GIC Issues - BORDERS
Our ancestors forged economic and diplomatic relations with tribal nations on international trade routes, which is a blueprint GIC will strive to revitalize. To create, infuse, and sustain tribal economies, GIC seeks to redefine our perceptions of the
US-Canada and US-Mexico borders, as well as borders internationally that have and continue to inflict familial, cultural and economic harms upon tribal people.
Chairman Edward Manuel of the Tohono O’odham Nation has called the US-Mexico border “an artificial barrier to the freedom of the Tohono O’odham,” a description that can be applied to multiple tribal nations confronted by similar circumstances across the globe.
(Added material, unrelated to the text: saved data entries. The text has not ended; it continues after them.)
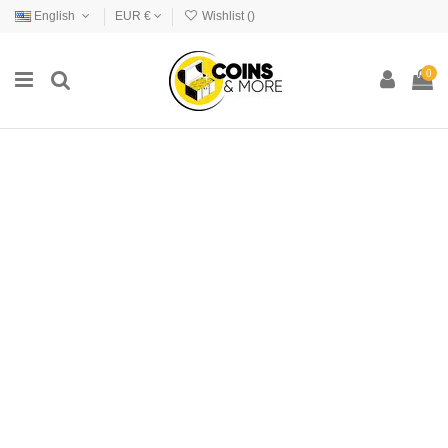
English
EUR €
Wishlist (
)
0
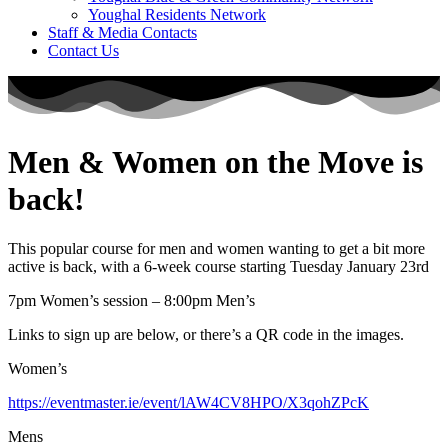
Youghal Residents Network
Staff & Media Contacts
Contact Us
Men & Women on the Move is
back!
This popular course for men and women wanting to get a bit more
active is back, with a 6-week course starting Tuesday January 23rd
7pm Women’s session – 8:00pm Men’s
Links to sign up are below, or there’s a QR code in the images.
Women’s
https://eventmaster.ie/event/lAW4CV8HPO/X3qohZPcK
Mens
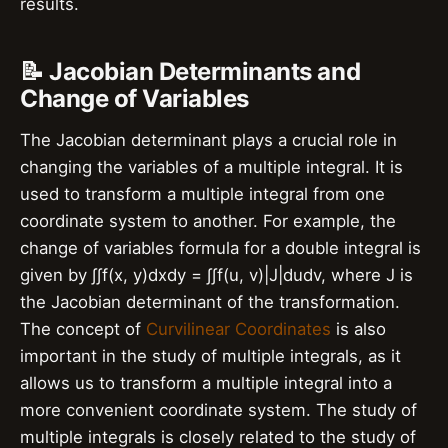
results.
📝 Jacobian Determinants and
Change of Variables
The Jacobian determinant plays a crucial role in
changing the variables of a multiple integral. It is
used to transform a multiple integral from one
coordinate system to another. For example, the
change of variables formula for a double integral is
given by ∫∫f(x, y)dxdy = ∫∫f(u, v)|J|dudv, where J is
the Jacobian determinant of the transformation.
The concept of
Curvilinear Coordinates
is also
important in the study of multiple integrals, as it
allows us to transform a multiple integral into a
more convenient coordinate system. The study of
multiple integrals is closely related to the study of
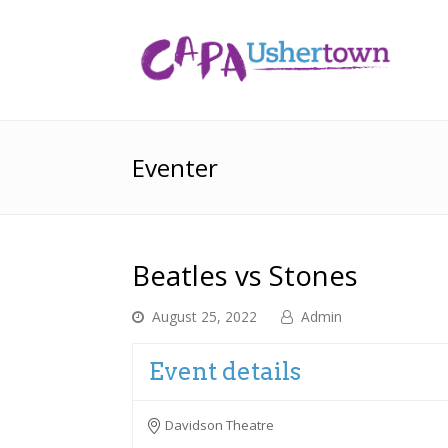
Eventer
Beatles vs Stones
August 25, 2022
Admin
Event details
Davidson Theatre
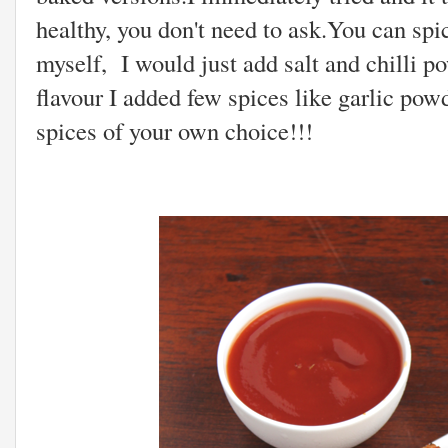
healthy, you don't need to ask.You can spi
myself, I would just add salt and chilli po
flavour I added few spices like garlic po
spices of your own choice!!!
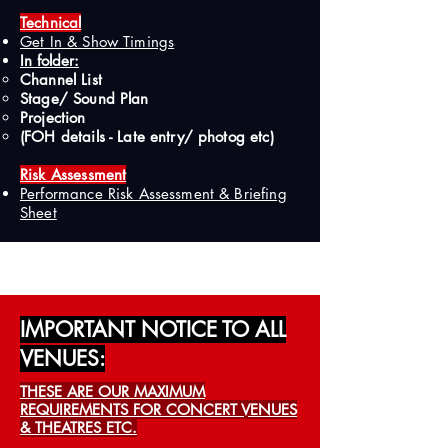
Technical
Get In & Show Timings
In folder:​
Channel List
Stage/ Sound Plan
Projection
(FOH details - Late entry/ photog etc)
Risk Assessment
Performance Risk Assessment & Briefing
Sheet
IMPORTANT NOTICE TO ALL
VENUES:
THESE ARE OUR MAXIMUM
REQUIREMENTS FOR CONCERT VENUES
& THEATRES ETC.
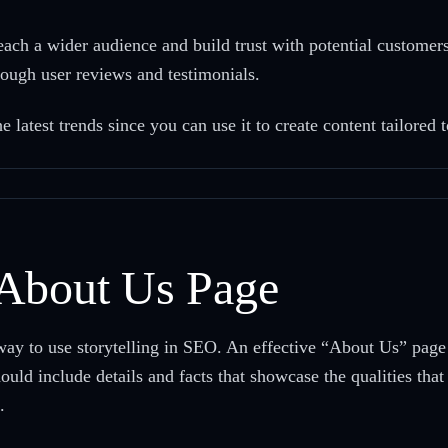
h a wider audience and build trust with potential customers
hrough user reviews and testimonials.
latest trends since you can use it to create content tailored 
 About Us Page
ay to use storytelling in SEO. An effective “About Us” page t
ould include details and facts that showcase the qualities tha
.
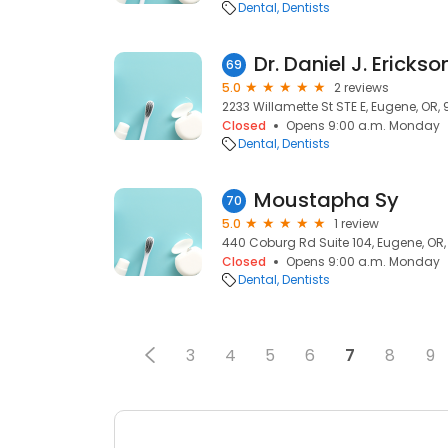
Dental
Dentists
Dr. Daniel J. Erickso
69
5.0
2 reviews
2233 Willamette St STE E, Eugene, OR,
Closed
Opens 9:00 a.m. Monday
Dental
Dentists
Moustapha Sy
70
5.0
1 review
440 Coburg Rd Suite 104, Eugene, OR,
Closed
Opens 9:00 a.m. Monday
Dental
Dentists
3
4
5
6
7
8
9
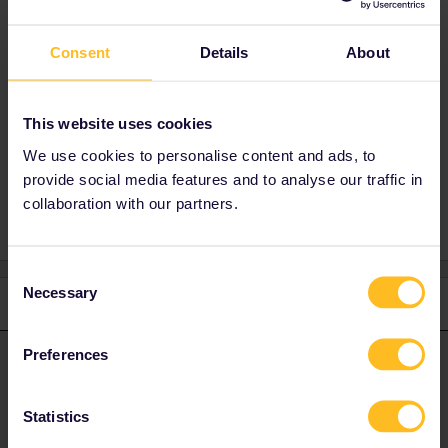
Best answer by
rvdborgt
Consent
Details
About
You can take with you all the luggage you can
carry, free of charge.
This website uses cookies
We use cookies to personalise content and ads, to
Reservation
Eurail
Global Pass
Luggage
provide social media features and to analyse our traffic in
collaboration with our partners.
Consent
Necessary
Selection
1 reply
Preferences
rvdborgt
Forum|Forum|4 years ago
R
ANSWER
You can take with you all the luggage you can carry, free of
charge.
Statistics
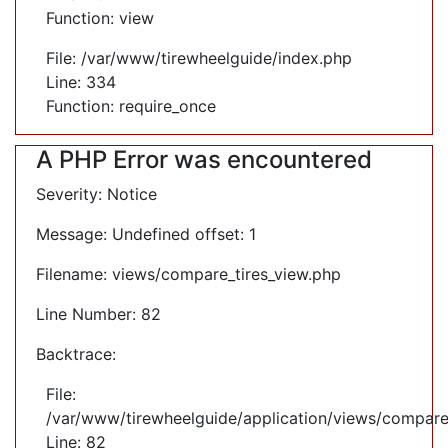
Function: view
File: /var/www/tirewheelguide/index.php
Line: 334
Function: require_once
A PHP Error was encountered
Severity: Notice
Message: Undefined offset: 1
Filename: views/compare_tires_view.php
Line Number: 82
Backtrace:
File:
/var/www/tirewheelguide/application/views/compare
Line: 82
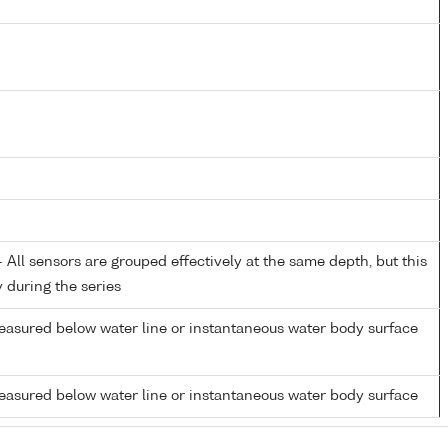
All sensors are grouped effectively at the same depth, but this
y during the series
easured below water line or instantaneous water body surface
easured below water line or instantaneous water body surface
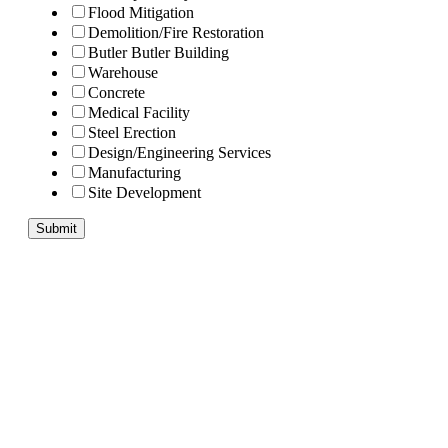
Flood Mitigation
Demolition/Fire Restoration
Butler Butler Building
Warehouse
Concrete
Medical Facility
Steel Erection
Design/Engineering Services
Manufacturing
Site Development
Submit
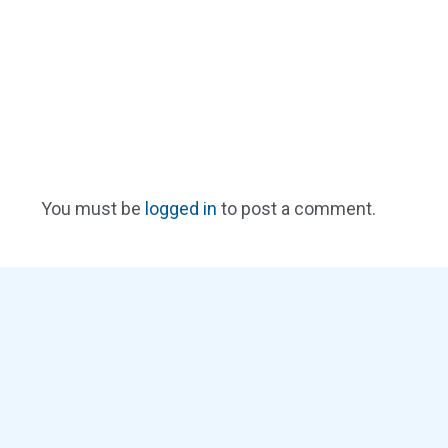
You must be
logged in
to post a comment.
If we continue to recognize borders as major obstacles, trade relationships between our nations will not flourish, and, on this continent, our ability to secure any participation in wider North American trade agreements will be non-existent.
Our economic stability cannot wait. We require no mandate other than to follow our ancestors’ philosophy within the geopolitical sphere that existed for generations before the borders.
GIC will support tribal nations that straddle both sides of the southern border that have been, from time immemorial, one nation, but through colonial imposition, have been divided. The enduring hardships from imposed severance and separation will be exacerbated by the threatened construction of the Trump Administration’s “wall” which GIC will actively oppose. GIC will be steadfast in insisting that Free Prior Informed Consent (FPIC) is adhered to in all instances, including all and any attempts by the Trump Administration to construct the “wall” on tribal lands. FPIC must be honored to establish initial grassroots participation in the process, continuing through to the governmental level, with all traditional and elected administrative strata engaged to fulfill consultation protocols with indigenous populations prior to the onset of a project on ancestral, sacred, and treaty lands, or the exploitation of resources within a tribal nation’s territory.
Even without the “wall,” members of the Tohono O’odham Nation are routinely detained by the U.S. Border Patrol and, on occasion, deported. The tribe states that many of those, “we’re simply traveling through their own traditional lands, practicing migratory traditions essential to their religion, economy and culture. Border officials are also reported to confiscate cultural and religious items, such as feathers of common birds, pine leaves or sweet grass.”